Padahal di Provinsi Aceh saja, menurut BKSDA Aceh, peristiwa orang utan ditembaki dengan senapan angin sudah kali keempat terjadi. Berdasarkan data yang dirilis oleh Kementerian Lingkungan Hidup pada 2018, ada 53 kali evakuasi satwa yang telah ditangani oleh BKSDA Aceh. Laporan terbanyak adalah kejadian konflik satwa gajah. Sementara, untuk satwa orang utan di wilayah Lhokseumawe dan Subulusalam, ada tiga individu yang berhasil dievakuasi. Bagaimanakah dengan provinsi lainnya??
Tak pantaslah bagi kita untuk hanya melihat persoalan penjatuhan sanksi hanya sebatas kasus kedua pemuda Aceh tersebut. 
Karenanya mungkin akan lebih baik untuk melihat persoalan secara menyeluruh, yakni bagaimanakah kinerja pengelolaan dan penyediaan kawasan konservasi yang telah diimplementasikan di Indonesia.


Baca dalam :
Kompas.com, "Hope, Induk Orangutan yang Diberondong 74 Peluru, di Sampul Depan The New York Times", https://regional.kompas.com/read/2019/07/05/14543861/hope-induk-orangutan-yang-diberondong-74-peluru-di-sampul-depan-the-new-york?page=all#page3.
baca juga
https://jogja.idntimes.com/news/indonesia/santi-dewi/kronologi-orang-utan-hope-ditembak-dua-remaja-aceh-hingga-buta-regional-jogja/full

Tragedi tersebut sebenarnya telah berlangsung lama di Indonesia.
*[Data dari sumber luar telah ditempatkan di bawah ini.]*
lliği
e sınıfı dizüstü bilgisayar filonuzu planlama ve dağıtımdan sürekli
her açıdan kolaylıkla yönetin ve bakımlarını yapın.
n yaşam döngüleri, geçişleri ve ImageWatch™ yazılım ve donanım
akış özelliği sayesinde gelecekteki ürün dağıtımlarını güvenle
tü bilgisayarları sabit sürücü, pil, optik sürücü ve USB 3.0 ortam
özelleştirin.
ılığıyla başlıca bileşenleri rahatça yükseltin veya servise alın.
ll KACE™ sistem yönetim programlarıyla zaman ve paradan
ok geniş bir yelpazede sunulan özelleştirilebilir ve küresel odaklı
Penyiksaan dan pembantaian terhadap orang utan kerap terjadi dan bukan cerita baru.
Pada tahun 2011 misalnya terungkap Pembantaian puluhan di Desa Puan Cepak, Muara Kaman, Kabupaten Kutai Kartanegara, selama 2008-2010. Pembantaian itu diduga dilakukan oleh orang suruhan PT Khaleda Agroprima Malindo (KAM), perusahaan perkebunan sawit. Sebagai tanggapannya, saat itu Pemerintah Provinsi (Pemprov) Kalimantan Timur (Kaltim) memutuskan akan mengevaluasi seluruh perizinan perkebunan dan pertambangan di daerah itu. Berdasarkan peryataan Wakil Gubernur Kaltim, Farid Wadjdy saat itu, di Balikpapan "Pasti kita akan evaluasi se muanya, perkebunan dan pertambangan, setelah kasus ini tuntas oleh pihak kepolisian agar tidak terjadi lagi kasus serupa di masa datang,’’. Sayangnya peryataan di bulan November tahun 2011 tersebut hanyalah angin lalu.
Sumber : Syahrul Karim, Kaltim akan Evaluasi Izin Perkebunan, Koran media Indonesia Sabtu, 26 November 2011.